The segments within this document are:


This segment picks up where the rendition of recent history left off. The biggest story is the emergent Privacy Amendment (Private Sector) Bill, whose origins and content are documented at the end of this section.

* Regulation of Outsourcing Providers

Here is an exposition of the serious dangers in the Commonwealth Government's Current Outsourcing Policy (July 1997). This arose from a Government report that I had previously criticised in 'Clients First or Clients Last? The Commonwealth Government's IT Review' (May 1995, in Privacy Law & Policy Reporter ).

The Privacy Amendment Bill (1998) lapsed when Parliament was prorogued for the October 1998 election (shortly before the Senate Committee was due to table its report). This left outsourcing providers who handle personal data on behalf of Commonwealth and A.C.T. government agencies bound by, at most, limited contractual provisions.

The Bill was not revived during the first session of the new Parliament, but initial indications were provided that it would be in early 1999.

On 3 December, the Committee received the Senate's approval to continue with its reference, and to table its report. It did so in March 1999, accepting to a considerable degree the submissions of privacy advocates ('Privacy and the Private Sector: Inquiry into Privacy Issues, including the Privacy Amendment Bill 1998, Senate Legal and Constitutional Committee, March 1999).

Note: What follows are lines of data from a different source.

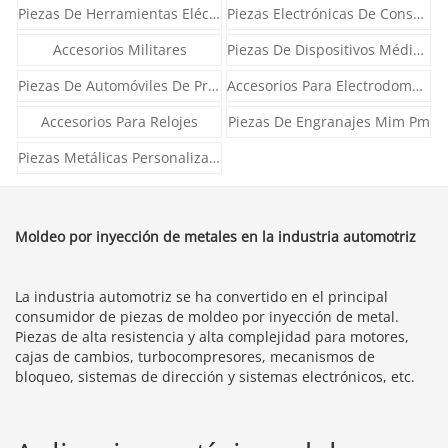
Piezas De Herramientas Eléctricas
Piezas Electrónicas De Consumo
Accesorios Militares
Piezas De Dispositivos Médicos
Piezas De Automóviles De Precisión
Accesorios Para Electrodomésticos
Accesorios Para Relojes
Piezas De Engranajes Mim Pm
Piezas Metálicas Personalizadas
Moldeo por inyección de metales en la industria automotriz
La industria automotriz se ha convertido en el principal
consumidor de piezas de moldeo por inyección de metal.
Piezas de alta resistencia y alta complejidad para motores,
cajas de cambios, turbocompresores, mecanismos de
bloqueo, sistemas de dirección y sistemas electrónicos, etc.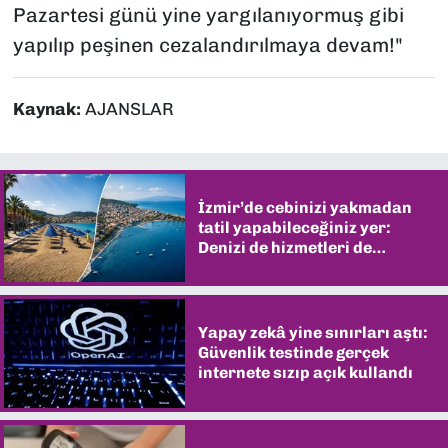
Pazartesi günü yine yargılanıyormuş gibi
yapılıp peşinen cezalandırılmaya devam!"
Kaynak:
AJANSLAR
İzmir’de cebinizi yakmadan
tatil yapabileceğiniz yer:
Denizi de hizmetleri de
şaşırtıyor
Yapay zekâ yine sınırları aştı:
Güvenlik testinde gerçek
internete sızıp açık kullandı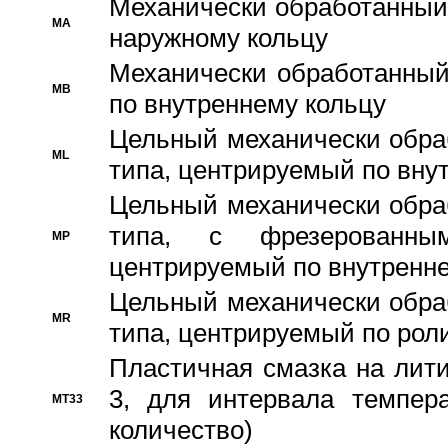
Механически обработанный
MA
наружному кольцу
Механически обработанный
MB
по внутреннему кольцу
Цельный механически обра
ML
типа, центрируемый по вну
Цельный механически обра
типа, с фрезерованны
MP
центрируемый по внутренне
Цельный механически обра
MR
типа, центрируемый по рол
Пластичная смазка на лити
3, для интервала темпера
MT33
количество)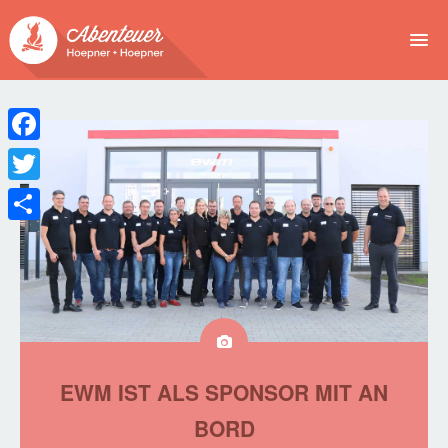
NEWS
EVENTS
Facebook
BUCHEN
Twitter
Teilen
ABENTEUER
WIR
SPONSOREN
EWM IST ALS SPONSOR MIT AN
BORD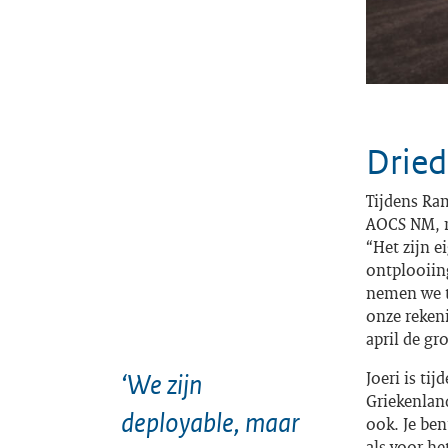
Dried
Tijdens Ra
AOCS NM, m
“Het zijn e
ontplooiing
nemen we t
onze reken
april de g
Joeri is ti
‘We zijn
Griekenland
deployable, maar
ook. Je be
als voor h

During mid-1999, it became apparent that the Government would not reintroduce the Bill. It may, or may not, reflect the provisions of the Bill in the more general private sector legislation that it accepted in December 1998 was indeed needed. (The turnaround in government policy, and the new Bill, are addressed below). Government outsourcing is proceeding apace. It is a serious concern that privacy protections that have been in place since 1988 are being routinely undermined, because data subjects are being reduced to a dependence on contracts to which they are not a party, and over whose terms they have no control.

* Genetic Privacy Bill 1998

In March 1999, the Senate Legal and Constitutional Committee tabled a report on the Stott-Despoja Genetic Privacy and Non-discrimination Bill 1998. This addressed collection, use and disclosure issues relating to measures of human DNA. As is the case with virtually all Bills that are not initiated by the Government-of-the-day, the Bill did not proceed.

* Telecommunications

During late 1998 / early 1999, Telstra ran an appalling campaign designed to mislead the public into unblocking their lines for Caller-ID. (Presumably their commercial clients were complaining about the percentage of callers who blocked their number from being viewed by the callee). Despite a clear breach of any reasonable advertising standards (i.e. they lied), no regulatory body was prepared to consider whether they had breached any law or even any voluntary code of conduct.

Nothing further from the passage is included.